Na edição passada, trouxemos uma matéria sobre o Viola do Bem, evento que será feito em prol do Hospital de Câncer de Barretos, o hospital que se tornou referência nacional no tratamento de umas das doenças que mais dizima. E dentre os mais comuns, está o câncer de mama. É o segundo tipo de câncer com maior incidência no mundo, sendo superado apenas pelo de pele. Apenas em 2016 foram projetados mais de 55 mil novos casos no Brasil, segundo o Instituto Nacional de Câncer (INCA).

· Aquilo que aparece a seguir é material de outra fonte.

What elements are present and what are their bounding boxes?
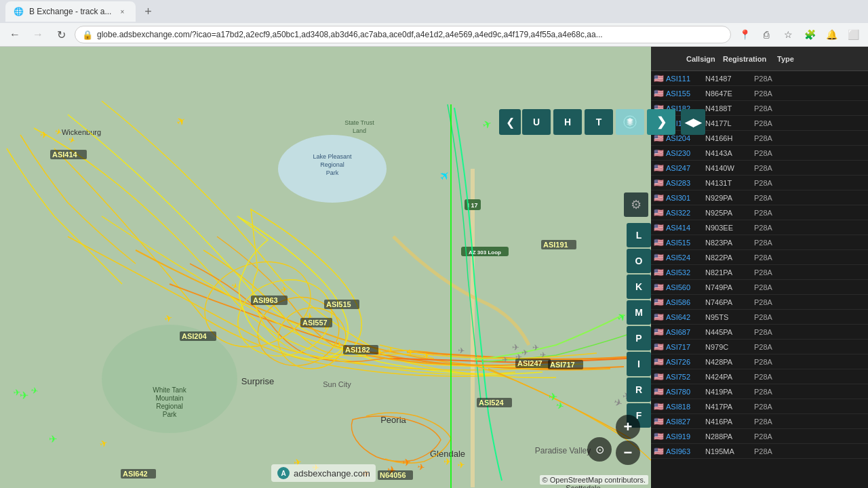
callsign-cell: ASI111 xyxy=(666,75,705,83)
aircraft-row[interactable]: 🇺🇸 ASI919 N288PA P28A xyxy=(651,429,868,444)
aircraft-row[interactable]: 🇺🇸 ASI780 N419PA P28A xyxy=(651,384,868,399)
flag-icon: 🇺🇸 xyxy=(651,148,666,158)
flag-icon: 🇺🇸 xyxy=(651,268,666,277)
back-button[interactable]: ← xyxy=(5,25,24,44)
aircraft-row[interactable]: 🇺🇸 ASI586 N746PA P28A xyxy=(651,295,868,310)
h-button[interactable]: H xyxy=(553,109,582,135)
aircraft-row[interactable]: 🇺🇸 ASI642 N95TS P28A xyxy=(651,310,868,325)
callsign-cell: ASI230 xyxy=(666,149,705,157)
aircraft-row[interactable]: 🇺🇸 ASI726 N428PA P28A xyxy=(651,354,868,369)
flag-icon: 🇺🇸 xyxy=(651,238,666,247)
aircraft-row[interactable]: 🇺🇸 ASI827 N416PA P28A xyxy=(651,414,868,429)
r-button[interactable]: R xyxy=(627,378,651,402)
bookmark-button[interactable]: ☆ xyxy=(778,25,797,44)
i-button[interactable]: I xyxy=(627,352,651,376)
back-map-button[interactable]: ❮ xyxy=(499,109,521,135)
k-button[interactable]: K xyxy=(627,274,651,299)
flag-icon: 🇺🇸 xyxy=(651,387,666,396)
aircraft-row[interactable]: 🇺🇸 ASI414 N903EE P28A xyxy=(651,220,868,235)
svg-text:✈: ✈ xyxy=(407,348,414,357)
svg-text:Paradise Valley: Paradise Valley xyxy=(535,446,591,455)
active-tab[interactable]: 🌐 B Exchange - track a... × xyxy=(5,1,136,22)
callsign-cell: ASI515 xyxy=(666,239,705,247)
aircraft-row[interactable]: 🇺🇸 ASI524 N822PA P28A xyxy=(651,250,868,265)
panel-expand-button[interactable]: ❯ xyxy=(647,109,675,135)
registration-cell: N746PA xyxy=(705,298,754,306)
flag-icon: 🇺🇸 xyxy=(651,89,666,98)
zoom-in-button[interactable]: + xyxy=(616,415,640,439)
settings-button[interactable]: ⚙ xyxy=(624,192,648,217)
type-cell: P28A xyxy=(754,373,788,381)
t-button[interactable]: T xyxy=(585,109,613,135)
aircraft-row[interactable]: 🇺🇸 ASI247 N4140W P28A xyxy=(651,161,868,176)
registration-cell: N288PA xyxy=(705,432,754,441)
aircraft-row[interactable]: 🇺🇸 ASI818 N417PA P28A xyxy=(651,399,868,414)
location-button[interactable]: 📍 xyxy=(735,25,754,44)
aircraft-row[interactable]: 🇺🇸 ASI560 N749PA P28A xyxy=(651,280,868,295)
layer-button[interactable] xyxy=(616,109,644,135)
svg-text:ASI524: ASI524 xyxy=(479,399,505,407)
type-cell: P28A xyxy=(754,209,788,217)
aircraft-row[interactable]: 🇺🇸 ASI111 N41487 P28A xyxy=(651,71,868,86)
extensions-button[interactable]: 🧩 xyxy=(800,25,819,44)
address-box[interactable]: 🔒 globe.adsbexchange.com/?icao=a17bd2,a2… xyxy=(75,26,731,43)
registration-cell: N979C xyxy=(705,343,754,351)
zoom-out-button[interactable]: − xyxy=(616,441,640,465)
aircraft-row[interactable]: 🇺🇸 ASI963 N195MA P28A xyxy=(651,444,868,459)
aircraft-row[interactable]: 🇺🇸 ASI532 N821PA P28A xyxy=(651,265,868,280)
window-button[interactable]: ⬜ xyxy=(844,25,863,44)
type-cell: P28A xyxy=(754,283,788,291)
flag-icon: 🇺🇸 xyxy=(651,417,666,426)
type-cell: P28A xyxy=(754,104,788,113)
o-button[interactable]: O xyxy=(627,249,651,273)
new-tab-button[interactable]: + xyxy=(138,2,157,21)
track-button[interactable]: ⊙ xyxy=(587,437,612,462)
aircraft-row[interactable]: 🇺🇸 ASI322 N925PA P28A xyxy=(651,205,868,220)
zoom-controls: + − xyxy=(616,415,640,465)
registration-cell: N4188T xyxy=(705,104,754,113)
top-map-buttons: U H T ❯ ◀▶ xyxy=(522,109,703,135)
copyright-text: © OpenStreetMap contributors. xyxy=(540,475,648,485)
svg-text:ASI717: ASI717 xyxy=(550,361,575,369)
browser-chrome: 🌐 B Exchange - track a... × + ← → ↻ 🔒 gl… xyxy=(0,0,868,47)
aircraft-row[interactable]: 🇺🇸 ASI752 N424PA P28A xyxy=(651,369,868,384)
aircraft-row[interactable]: 🇺🇸 ASI301 N929PA P28A xyxy=(651,190,868,205)
tab-title: B Exchange - track a... xyxy=(29,7,111,16)
flag-icon: 🇺🇸 xyxy=(651,223,666,232)
svg-text:ASI642: ASI642 xyxy=(123,470,148,478)
callsign-cell: ASI818 xyxy=(666,403,705,411)
share-button[interactable]: ⎙ xyxy=(757,25,776,44)
reload-button[interactable]: ↻ xyxy=(52,25,71,44)
registration-cell: N749PA xyxy=(705,283,754,291)
aircraft-row[interactable]: 🇺🇸 ASI515 N823PA P28A xyxy=(651,235,868,250)
svg-text:✈: ✈ xyxy=(335,340,344,351)
aircraft-row[interactable]: 🇺🇸 ASI717 N979C P28A xyxy=(651,340,868,354)
callsign-cell: ASI687 xyxy=(666,328,705,336)
aircraft-row[interactable]: 🇺🇸 ASI687 N445PA P28A xyxy=(651,325,868,340)
forward-button[interactable]: → xyxy=(28,25,47,44)
u-button[interactable]: U xyxy=(522,109,551,135)
svg-text:ASI963: ASI963 xyxy=(253,296,278,304)
registration-cell: N4177L xyxy=(705,119,754,127)
svg-text:✈: ✈ xyxy=(40,129,48,140)
aircraft-row[interactable]: 🇺🇸 ASI283 N4131T P28A xyxy=(651,176,868,190)
type-cell: P28A xyxy=(754,403,788,411)
type-cell: P28A xyxy=(754,268,788,277)
svg-text:ASI191: ASI191 xyxy=(543,241,568,249)
l-button[interactable]: L xyxy=(627,223,651,247)
aircraft-row[interactable]: 🇺🇸 ASI230 N4143A P28A xyxy=(651,146,868,161)
registration-cell: N925PA xyxy=(705,209,754,217)
flag-icon: 🇺🇸 xyxy=(651,208,666,218)
flag-icon: 🇺🇸 xyxy=(651,298,666,307)
type-cell: P28A xyxy=(754,298,788,306)
m-button[interactable]: M xyxy=(627,300,651,325)
p-button[interactable]: P xyxy=(627,326,651,350)
type-cell: P28A xyxy=(754,239,788,247)
toggle-panel-button[interactable]: ◀▶ xyxy=(681,109,705,135)
svg-text:A: A xyxy=(281,470,285,477)
type-cell: P28A xyxy=(754,194,788,202)
map-container[interactable]: White Tank Mountain Regional Park Lake P… xyxy=(0,47,868,488)
close-tab-button[interactable]: × xyxy=(117,6,127,17)
notifications-button[interactable]: 🔔 xyxy=(822,25,841,44)
aircraft-row[interactable]: 🇺🇸 ASI155 N8647E P28A xyxy=(651,86,868,101)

A notícia boa é que além de ter gente trabalhando para angariar fundos para os hospitais que cuidam de pessoas com câncer, há também quem estude alternativas para minimizar o problema. Com o esforço conjunto, as chances de cura têm aumentado muito nos últimos anos, em especial graças ao hábito cada vez mais rotineiro do acompanhamento médico especializado e realização de exames clínicos e de imagem direcionados, o que permite diagnósticos mais precoces da doença.

E é na fase do diagnóstico, quando se começa a considerar as várias formas possíveis de tratamento e cura, que a paciente, juntamente com seu médico, deve também ter acesso a informações claras sobre a necessidade e a possibilidade da mastectomia como alternativa, além de uma consequente reconstrução mamária. O cirurgião plástico Dr. José Neder Netto, membro da Sociedade Brasileira de Cirurgia Plástica (SBCP), esclarece, em entrevista ao O Combate, que para cada tipo de câncer de mama, haverá uma alternativa de tratamento e, no caso da mastectomia, um tipo específico de cirurgia proposto pelo mastologista, que pode ir desde a retirada exclusivamente do tumor até procedimentos mais invasivos e abrangentes envolvendo glândula, mama, aréola, mamilo e pele. “Todo esse processo pode acarretar inúmeros traumas”, diz.

Desse modo, sempre com o acompanhamento e avaliação do mastologista, a paciente poderá recorrer às muitas possibilidades de reparação e reconstrução mamária. Afinal, se por um lado, a reconstrução da mama é “um procedimento física e emocionalmente gratificante para uma mulher que perdeu a mama devido ao câncer ou a outra situação”, por outro, representa uma decisão que deve ser tomada com total consciência e avaliação de todas as variáveis envolvidas no processo, do pré-operatório ao período de recuperação. Portanto, o recomendável é que a paciente procure informações.

Dr. Neder: “A reconstrução é um fator de conforto psicológico e reinserção da mulher em sua vida social, afetiva e sexual, mas nada irá substituir o conforto do carinho familiar, o suporte vindo de amigos e a segurança dos grupos de apoio”.

O médico aponta alguns aspectos que precisam ser considerados antes da cirurgia de reconstrução mamária: a sensibilidade da mama reconstruída não será a mesma; sempre haverá cicatrizes, tanto na mama, quanto em certas áreas menos expostas do corpo de onde forem extraídos tecidos doadores; em alguns casos, poderá haver perda parcial ou total de sensibilidade tanto no local doador quanto no da reconstrução; o uso de implantes, retalhos, enxertos e outras técnicas cirúrgicas devem ser consideradas com cuidado e atenção, sempre com o apoio dos especialistas envolvidos.

É na primeira consulta que devem ser esclarecidas todas as dúvidas sobre esse longo processo. Sendo assim, o recomendável é que a paciente nunca vá sozinha às consultas – levando consigo alguém de absoluta confiança – e que tenha sempre, por escrito de preferência, uma lista com suas perguntas e dúvidas, sem qualquer tipo de constrangimento. É importante sempre frisar: informação é fundamental.

Quanto ao período de recuperação, ele irá variar muito de caso para caso e os efeitos colaterais de uma reconstrução também são muito diversos. Mas hoje há procedimentos pós-operatórios que estão apresentando excelentes resultados. O Dr. Neder lembra a existência de tatuagens 3D que dão ótima ilusão de mamilos e aréolas.